In light of noncommunicable diseases being the number-one driver of mortality in Sub-Saharan Africa by 2030, the platform seeks to also empower users to take control of their wellbeing with access to their health records and medical history – essentially empowering them to manage all their primary-healthcare needs in one place.
Tania Joffe, chief executive officer and principal of Unu Health, says the platform’s vision is to transform the delivery of quality primary healthcare in Africa, making it accessible, affordable and dignified for all.
South Africa’s healthcare remains a two-tiered space, where access to private healthcare, which accounts for 50% of our total expenditure on health, and which supports 17% of our population, remains linked to the ability to pay for private medical scheme membership.
Despite remarkable innovation and progress globally in the health tech domain, which seeks to remove friction and improve access, South Africa’s population with access to private healthcare has moved from 9.6% in 1974 (2.4 million members out of a population of 25 million) to 17% in 2021 (9 million members out of a population of 59.3 million).
Unu Health aims to urgently step into the gap.
“We are developing a hyperconnected patient-centred ecosystem linking healthcare users, health-tech resources as well as traditional in-person health resources, by means of an inclusive platform that is intuitive and easy to use from mobile phones.”
Joffe says that orchestrating a digital-first, data-enabled healthcare platform that delivers quality inclusive primary care for communities in developing economies can help extend life expectancy.
“By changing how people access, pay for and experience medical care, we can have a long-term impact on lives, livelihoods and the continent’s GDP,” she adds.
“Non-communicable diseases (NCDs) have an increasingly long-term impact on the quality of life for those affected, with catastrophic consequences if undiagnosed, diagnosed late or poorly managed.

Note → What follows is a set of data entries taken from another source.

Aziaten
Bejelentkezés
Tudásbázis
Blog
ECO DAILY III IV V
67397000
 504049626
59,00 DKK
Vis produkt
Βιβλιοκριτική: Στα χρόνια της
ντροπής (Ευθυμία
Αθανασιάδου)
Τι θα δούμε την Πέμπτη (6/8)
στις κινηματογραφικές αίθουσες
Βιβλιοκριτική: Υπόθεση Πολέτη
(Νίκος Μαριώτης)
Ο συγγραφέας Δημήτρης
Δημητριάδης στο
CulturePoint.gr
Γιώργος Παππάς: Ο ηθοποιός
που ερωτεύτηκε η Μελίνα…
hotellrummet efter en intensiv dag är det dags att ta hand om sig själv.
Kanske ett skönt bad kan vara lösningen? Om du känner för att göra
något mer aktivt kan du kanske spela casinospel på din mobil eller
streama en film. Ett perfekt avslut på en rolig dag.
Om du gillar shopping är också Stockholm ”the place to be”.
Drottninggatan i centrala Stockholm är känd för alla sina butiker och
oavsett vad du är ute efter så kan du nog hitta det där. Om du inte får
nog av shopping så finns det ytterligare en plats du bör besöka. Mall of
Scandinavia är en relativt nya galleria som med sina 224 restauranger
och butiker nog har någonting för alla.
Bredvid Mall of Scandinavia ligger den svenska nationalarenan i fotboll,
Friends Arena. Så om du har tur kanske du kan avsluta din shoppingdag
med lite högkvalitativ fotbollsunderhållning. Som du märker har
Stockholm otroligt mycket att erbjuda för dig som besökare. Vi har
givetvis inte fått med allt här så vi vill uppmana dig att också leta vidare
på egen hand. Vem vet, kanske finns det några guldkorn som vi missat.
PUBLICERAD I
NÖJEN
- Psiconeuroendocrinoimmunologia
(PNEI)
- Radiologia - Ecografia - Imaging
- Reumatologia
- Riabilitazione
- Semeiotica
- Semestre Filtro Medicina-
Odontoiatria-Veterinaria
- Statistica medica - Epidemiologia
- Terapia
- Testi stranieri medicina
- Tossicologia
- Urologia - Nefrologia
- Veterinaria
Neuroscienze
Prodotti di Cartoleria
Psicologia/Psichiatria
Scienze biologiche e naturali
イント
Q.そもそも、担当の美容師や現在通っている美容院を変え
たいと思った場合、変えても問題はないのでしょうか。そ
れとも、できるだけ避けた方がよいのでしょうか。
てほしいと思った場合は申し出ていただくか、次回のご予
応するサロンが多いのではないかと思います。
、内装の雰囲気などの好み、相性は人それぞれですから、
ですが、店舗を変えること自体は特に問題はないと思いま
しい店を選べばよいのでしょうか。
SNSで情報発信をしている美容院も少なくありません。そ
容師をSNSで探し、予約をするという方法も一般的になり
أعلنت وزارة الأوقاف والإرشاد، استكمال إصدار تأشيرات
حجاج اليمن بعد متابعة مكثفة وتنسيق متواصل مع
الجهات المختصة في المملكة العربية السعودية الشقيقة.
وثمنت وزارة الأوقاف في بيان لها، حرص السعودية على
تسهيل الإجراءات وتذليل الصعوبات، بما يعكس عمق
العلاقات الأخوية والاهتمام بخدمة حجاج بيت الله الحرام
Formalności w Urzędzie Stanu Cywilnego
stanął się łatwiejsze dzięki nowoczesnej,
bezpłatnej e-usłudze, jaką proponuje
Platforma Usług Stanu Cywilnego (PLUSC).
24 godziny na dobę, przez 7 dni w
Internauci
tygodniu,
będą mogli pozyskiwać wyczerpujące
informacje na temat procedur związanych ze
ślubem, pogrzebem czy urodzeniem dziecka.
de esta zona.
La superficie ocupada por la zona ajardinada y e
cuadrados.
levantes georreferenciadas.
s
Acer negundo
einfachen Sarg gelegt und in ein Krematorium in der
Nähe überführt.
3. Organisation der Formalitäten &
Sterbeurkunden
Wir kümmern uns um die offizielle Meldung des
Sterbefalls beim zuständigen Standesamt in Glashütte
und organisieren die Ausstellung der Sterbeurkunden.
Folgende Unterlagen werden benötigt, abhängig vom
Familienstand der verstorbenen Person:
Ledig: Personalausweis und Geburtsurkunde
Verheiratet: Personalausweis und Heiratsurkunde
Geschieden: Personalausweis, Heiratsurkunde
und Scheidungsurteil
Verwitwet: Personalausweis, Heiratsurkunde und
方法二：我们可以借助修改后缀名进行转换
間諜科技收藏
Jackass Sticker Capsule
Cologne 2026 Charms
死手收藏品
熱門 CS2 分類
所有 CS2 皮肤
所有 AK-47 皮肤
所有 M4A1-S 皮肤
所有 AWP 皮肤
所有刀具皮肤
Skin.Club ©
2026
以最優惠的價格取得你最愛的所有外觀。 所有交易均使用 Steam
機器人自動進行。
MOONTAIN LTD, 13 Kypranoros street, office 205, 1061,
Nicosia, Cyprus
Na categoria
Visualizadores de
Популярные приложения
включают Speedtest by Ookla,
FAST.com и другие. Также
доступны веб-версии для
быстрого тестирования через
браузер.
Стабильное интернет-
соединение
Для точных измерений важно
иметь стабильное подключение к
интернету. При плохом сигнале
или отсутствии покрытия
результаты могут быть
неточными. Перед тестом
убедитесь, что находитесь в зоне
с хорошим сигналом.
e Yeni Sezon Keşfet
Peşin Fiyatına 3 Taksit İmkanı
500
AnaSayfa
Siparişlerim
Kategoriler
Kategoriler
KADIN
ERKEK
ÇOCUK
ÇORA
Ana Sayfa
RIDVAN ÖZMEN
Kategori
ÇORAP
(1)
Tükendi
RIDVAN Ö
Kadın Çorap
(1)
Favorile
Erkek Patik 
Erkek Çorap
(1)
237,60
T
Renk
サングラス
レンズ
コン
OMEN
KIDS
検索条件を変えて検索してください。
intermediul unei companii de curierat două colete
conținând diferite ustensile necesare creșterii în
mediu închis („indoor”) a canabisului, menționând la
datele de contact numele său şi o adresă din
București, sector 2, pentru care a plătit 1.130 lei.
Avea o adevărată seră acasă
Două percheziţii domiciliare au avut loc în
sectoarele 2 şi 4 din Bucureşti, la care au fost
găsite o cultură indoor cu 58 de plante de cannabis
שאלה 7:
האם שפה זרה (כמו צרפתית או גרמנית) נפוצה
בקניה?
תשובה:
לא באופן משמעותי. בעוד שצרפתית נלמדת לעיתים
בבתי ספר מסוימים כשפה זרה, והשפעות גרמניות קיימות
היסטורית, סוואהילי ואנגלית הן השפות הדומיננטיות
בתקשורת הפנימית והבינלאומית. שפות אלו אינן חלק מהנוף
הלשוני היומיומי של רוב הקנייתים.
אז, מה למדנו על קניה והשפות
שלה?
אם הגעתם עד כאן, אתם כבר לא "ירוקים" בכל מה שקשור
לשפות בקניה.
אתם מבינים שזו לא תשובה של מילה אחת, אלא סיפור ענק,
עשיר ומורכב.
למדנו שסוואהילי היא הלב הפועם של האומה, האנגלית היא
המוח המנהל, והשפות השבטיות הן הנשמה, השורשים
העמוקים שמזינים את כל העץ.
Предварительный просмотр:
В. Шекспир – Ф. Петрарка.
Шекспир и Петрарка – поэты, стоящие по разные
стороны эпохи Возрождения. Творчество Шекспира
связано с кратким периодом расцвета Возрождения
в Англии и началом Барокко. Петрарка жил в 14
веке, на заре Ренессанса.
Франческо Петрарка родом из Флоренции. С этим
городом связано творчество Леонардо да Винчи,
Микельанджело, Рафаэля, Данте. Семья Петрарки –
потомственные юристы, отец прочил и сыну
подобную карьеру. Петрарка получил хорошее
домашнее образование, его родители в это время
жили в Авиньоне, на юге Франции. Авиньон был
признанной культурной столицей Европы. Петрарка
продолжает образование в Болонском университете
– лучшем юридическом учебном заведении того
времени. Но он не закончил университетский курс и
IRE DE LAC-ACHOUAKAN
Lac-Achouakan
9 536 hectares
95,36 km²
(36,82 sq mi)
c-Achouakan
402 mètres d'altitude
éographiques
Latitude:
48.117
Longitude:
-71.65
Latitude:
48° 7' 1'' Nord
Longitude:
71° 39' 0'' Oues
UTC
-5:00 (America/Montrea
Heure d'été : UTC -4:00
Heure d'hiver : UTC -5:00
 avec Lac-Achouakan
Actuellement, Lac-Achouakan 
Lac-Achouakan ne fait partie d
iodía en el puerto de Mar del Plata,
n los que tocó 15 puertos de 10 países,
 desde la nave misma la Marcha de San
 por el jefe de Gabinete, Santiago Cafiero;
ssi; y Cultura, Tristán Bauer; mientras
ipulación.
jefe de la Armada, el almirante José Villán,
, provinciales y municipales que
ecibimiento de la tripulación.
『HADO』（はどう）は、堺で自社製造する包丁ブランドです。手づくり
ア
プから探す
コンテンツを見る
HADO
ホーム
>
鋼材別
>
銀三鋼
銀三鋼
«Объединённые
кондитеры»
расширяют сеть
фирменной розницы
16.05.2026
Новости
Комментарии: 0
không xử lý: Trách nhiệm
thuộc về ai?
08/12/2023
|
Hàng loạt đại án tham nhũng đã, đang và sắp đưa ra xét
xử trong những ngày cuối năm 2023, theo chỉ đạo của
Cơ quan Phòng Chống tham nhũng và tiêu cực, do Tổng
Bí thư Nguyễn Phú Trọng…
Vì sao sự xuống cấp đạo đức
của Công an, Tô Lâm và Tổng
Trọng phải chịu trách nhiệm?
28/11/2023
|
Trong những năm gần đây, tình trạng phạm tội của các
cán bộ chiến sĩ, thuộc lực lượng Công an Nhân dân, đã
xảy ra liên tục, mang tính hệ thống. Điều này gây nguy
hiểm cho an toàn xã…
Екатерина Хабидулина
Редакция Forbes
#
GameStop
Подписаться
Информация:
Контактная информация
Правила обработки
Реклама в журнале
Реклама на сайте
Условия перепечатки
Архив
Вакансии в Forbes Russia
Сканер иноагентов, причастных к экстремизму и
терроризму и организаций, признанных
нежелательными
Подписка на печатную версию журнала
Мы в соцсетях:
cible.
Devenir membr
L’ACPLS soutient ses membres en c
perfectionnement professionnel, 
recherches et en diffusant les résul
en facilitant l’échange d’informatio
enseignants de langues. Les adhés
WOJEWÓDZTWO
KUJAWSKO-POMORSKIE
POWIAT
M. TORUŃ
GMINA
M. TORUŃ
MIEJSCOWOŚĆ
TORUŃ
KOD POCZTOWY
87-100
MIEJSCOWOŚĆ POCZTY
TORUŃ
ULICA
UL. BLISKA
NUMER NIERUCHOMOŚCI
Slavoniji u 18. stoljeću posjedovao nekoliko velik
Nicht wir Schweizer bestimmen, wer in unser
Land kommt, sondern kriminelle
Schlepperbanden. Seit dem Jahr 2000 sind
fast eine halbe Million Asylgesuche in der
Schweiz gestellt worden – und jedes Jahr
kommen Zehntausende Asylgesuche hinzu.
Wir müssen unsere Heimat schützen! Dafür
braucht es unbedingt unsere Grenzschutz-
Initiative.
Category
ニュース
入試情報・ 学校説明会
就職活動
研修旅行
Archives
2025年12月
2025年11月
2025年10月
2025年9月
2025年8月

Genetic, physiological, environmental, and behavioural factors underpin these diseases,” says Phatho Zondi, chief operating officer and clinical lead at Unu Health.
“The top four NCDs – cardiovascular, cancers, chronic respiratory disease and diabetes – account for 80% of annual NCD-related deaths and are mostly driven by factors like tobacco use, physical inactivity, the harmful use of alcohol, and unhealthy diets.”
Joffe says that Unu Health is focusing initially on the 5.5 million formally employed population that cannot afford medical aid, by partnering with employers to support access to primary healthcare for their employees.
“Unu Health integrates HR and medical data to give employers valuable insights into the wellbeing of their people to help improve employee health - with a direct impact on the bottom line as seen by reduced absenteeism, greater productivity, and enhanced staff retention and attraction,” Joffe explains.
Employee data is de-identified and aggregated, so private patient data is not disclosed.
“Owing to the friction involved in accessing primary healthcare, most South Africans initially self-medicate acute symptoms while their chronic conditions go largely undiagnosed. As a result, on any day 15% of the workforce is absent – that’s 2.25 million people who are not at work,” says Joffe.
“We’re looking to change the status quo by removing the friction, as the first provider to offer packaged healthcare solutions on the platform.”
Unu Health is transforming the delivery of quality primary healthcare in Africa with a holistic platform that makes it accessible, affordable and dignified for all.